The case, Cunningham v. New York State Department of Labor, concerned an investigation of a longtime employee who was the Department of Labor’s Director of Staff and Organizational Development. He allegedly had a series of unauthorized absences from duty and then allegedly falsified records to conceal those absences. After the employee eluded a Department of Labor investigator who followed his car, the Department of Labor referred the investigation to the State Inspector General. As part of its investigation, the Inspector General authorized the attaching of a GPS device to the employee’s car. The car was owned by the employee and was not state property. Relying on evidence obtained from the GPS device and other sources, the Commissioner of Labor terminated the employee. The employee then challenged his termination, in a proceeding that made its way to the highest court in New York.

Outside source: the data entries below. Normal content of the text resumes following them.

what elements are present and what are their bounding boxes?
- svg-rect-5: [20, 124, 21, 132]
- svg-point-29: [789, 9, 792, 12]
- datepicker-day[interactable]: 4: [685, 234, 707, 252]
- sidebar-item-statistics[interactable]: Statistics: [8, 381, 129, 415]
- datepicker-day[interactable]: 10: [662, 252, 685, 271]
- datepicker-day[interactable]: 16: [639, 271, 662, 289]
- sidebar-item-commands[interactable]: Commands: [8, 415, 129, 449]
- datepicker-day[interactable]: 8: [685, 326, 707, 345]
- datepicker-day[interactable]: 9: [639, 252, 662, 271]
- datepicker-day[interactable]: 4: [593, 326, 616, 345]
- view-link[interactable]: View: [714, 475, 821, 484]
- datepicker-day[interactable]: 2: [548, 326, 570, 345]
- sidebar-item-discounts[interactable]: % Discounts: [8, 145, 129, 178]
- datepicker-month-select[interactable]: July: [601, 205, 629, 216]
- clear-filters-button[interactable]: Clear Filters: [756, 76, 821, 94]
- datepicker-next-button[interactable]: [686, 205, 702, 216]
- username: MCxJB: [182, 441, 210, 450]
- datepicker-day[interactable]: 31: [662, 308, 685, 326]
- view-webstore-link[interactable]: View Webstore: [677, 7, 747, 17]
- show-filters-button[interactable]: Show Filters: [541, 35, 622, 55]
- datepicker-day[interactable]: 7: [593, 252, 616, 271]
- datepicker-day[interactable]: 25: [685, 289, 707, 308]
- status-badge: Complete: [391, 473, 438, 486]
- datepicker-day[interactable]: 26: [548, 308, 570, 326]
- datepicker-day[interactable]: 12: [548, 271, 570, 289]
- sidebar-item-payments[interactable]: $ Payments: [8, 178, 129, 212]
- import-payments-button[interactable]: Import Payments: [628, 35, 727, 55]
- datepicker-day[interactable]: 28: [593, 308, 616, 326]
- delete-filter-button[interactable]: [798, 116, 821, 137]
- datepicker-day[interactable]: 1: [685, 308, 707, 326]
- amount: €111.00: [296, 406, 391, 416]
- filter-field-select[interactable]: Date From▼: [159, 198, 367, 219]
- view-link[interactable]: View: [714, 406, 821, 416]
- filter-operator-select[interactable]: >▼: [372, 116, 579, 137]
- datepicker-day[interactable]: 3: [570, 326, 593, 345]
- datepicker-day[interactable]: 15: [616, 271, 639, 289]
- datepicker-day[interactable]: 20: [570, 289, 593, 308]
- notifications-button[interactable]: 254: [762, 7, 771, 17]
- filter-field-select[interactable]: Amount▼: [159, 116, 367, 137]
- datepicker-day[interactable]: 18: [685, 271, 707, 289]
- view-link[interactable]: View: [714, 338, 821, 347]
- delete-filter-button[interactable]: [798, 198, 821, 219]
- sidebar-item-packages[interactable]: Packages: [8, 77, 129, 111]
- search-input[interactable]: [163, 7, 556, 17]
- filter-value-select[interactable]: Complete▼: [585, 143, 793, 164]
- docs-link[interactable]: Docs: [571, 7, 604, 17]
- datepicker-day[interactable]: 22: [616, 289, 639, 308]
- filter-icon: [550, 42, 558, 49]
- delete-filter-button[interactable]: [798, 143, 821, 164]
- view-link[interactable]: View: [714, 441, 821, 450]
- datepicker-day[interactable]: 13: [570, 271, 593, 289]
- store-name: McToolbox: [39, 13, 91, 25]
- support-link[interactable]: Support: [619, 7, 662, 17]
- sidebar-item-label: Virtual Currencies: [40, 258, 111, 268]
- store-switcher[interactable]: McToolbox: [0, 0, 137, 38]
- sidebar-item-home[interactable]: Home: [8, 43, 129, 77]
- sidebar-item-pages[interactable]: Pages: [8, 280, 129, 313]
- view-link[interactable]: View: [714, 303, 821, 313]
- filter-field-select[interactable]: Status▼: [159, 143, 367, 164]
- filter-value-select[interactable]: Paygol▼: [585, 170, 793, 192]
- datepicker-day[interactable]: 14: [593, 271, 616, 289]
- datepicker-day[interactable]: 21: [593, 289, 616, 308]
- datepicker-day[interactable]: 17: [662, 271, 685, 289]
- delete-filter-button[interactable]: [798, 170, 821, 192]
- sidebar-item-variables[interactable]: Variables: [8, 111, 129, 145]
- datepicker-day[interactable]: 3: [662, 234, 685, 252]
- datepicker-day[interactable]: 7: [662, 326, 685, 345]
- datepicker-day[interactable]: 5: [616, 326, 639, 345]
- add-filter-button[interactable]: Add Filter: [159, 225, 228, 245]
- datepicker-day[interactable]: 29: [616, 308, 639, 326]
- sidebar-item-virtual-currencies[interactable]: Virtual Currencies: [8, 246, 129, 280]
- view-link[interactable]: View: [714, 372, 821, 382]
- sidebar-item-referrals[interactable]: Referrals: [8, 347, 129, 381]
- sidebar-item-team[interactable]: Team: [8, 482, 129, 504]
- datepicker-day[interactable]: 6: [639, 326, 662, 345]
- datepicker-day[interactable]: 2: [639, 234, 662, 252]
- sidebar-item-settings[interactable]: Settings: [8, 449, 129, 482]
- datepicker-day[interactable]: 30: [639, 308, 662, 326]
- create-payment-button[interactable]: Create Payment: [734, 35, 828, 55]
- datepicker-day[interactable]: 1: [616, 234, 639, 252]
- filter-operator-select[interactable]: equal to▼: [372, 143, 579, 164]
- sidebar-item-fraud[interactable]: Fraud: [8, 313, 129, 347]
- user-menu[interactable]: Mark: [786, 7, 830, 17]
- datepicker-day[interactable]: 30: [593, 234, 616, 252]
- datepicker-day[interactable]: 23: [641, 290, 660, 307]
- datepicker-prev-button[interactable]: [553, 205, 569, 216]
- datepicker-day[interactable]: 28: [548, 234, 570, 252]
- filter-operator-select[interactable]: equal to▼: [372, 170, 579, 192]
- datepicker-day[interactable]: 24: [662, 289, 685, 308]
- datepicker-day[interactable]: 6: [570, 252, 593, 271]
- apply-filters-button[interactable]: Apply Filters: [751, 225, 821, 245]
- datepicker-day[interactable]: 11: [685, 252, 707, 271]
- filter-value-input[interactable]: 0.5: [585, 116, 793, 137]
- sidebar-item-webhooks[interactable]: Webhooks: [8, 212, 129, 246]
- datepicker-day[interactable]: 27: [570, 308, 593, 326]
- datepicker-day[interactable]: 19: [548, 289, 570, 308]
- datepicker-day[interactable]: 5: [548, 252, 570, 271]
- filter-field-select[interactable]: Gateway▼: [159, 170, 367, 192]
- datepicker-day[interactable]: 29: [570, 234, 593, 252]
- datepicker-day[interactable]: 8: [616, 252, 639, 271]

Remarkably, the Court of Appeals found that the placement of the GPS device was within the “workplace” exception to the to warrant requirement recognized by the U.S. Supreme Court’s 1987 decision in O’Connor v. Ortega, which allows warrantless searches to investigate public employees’ violations of workplace rules. The court reasoned that a search designed to find out the location of the automobile the public employee was using when the employee was, or claimed to be, working, was within the scope of the exception, even if the vehicle was owned by the employee, and the search tracked movements of personal activities. The location of the car during working hours was not more private, the court said, than something displayed on an employee’s desk, and therefore the employee should not have any greater expectation of privacy. Addressing concerns that the same reasoning could be used to justify the placement of tracking devices on an individual’s clothes or accessories, the court concluded, without explanation, that “People have a greater expectation of privacy in the location of their bodies than the location of their cars.”
Despite the general holding that tracking a private car by attaching a GPS device to it was within the bounds of Ortega, the court nonetheless determined that the scope of the search in this particular case was not reasonable and was “excessively intrusive.” The state had tracked the car 24 hours a day, seven days a week, even when the employee was on vacation in Massachusetts. The court noted that it was possible for the state to limit its tracking, as shown by the fact that the state was able to remove and replace the GPS device on multiple occasions. The court concluded that “[w]here an employer conducts a GPS search without making a reasonable effort to avoid tracking an employee outside of business hours, the search as a whole must be considered unreasonable,” and it suppressed all of the GPS evidence.
While the court was unanimous in agreeing on the result, it was divided on whether to apply the Ortega workplace exception. The concurring opinion focused on what it found to be the intrusive nature of GPS tracking, and stated that public employees should have “some” expectation of privacy in their movements during the workday. The concurring opinion also observed that GPS tracking is highly susceptible to abuse, and that the fact that the car was the employee’s personal car should have distinguished the case from the Supreme Court’s 2010 decision in City of Ontario v. Quon, which applied the workplace exception to allow a warrantless search of text messages sent and received on an employer-owned pager.
The direct impact of Cunningham is of course limited to government investigations of public employees and does not have a direct impact on investigations of private employees, where Fourth Amendment issues are not a concern. Cunningham, however may signal that some courts are becoming more open to employer monitoring of an employee’s personal devices (rather than company owned devices) as long as the employee has notice that the employer may conduct such monitoring.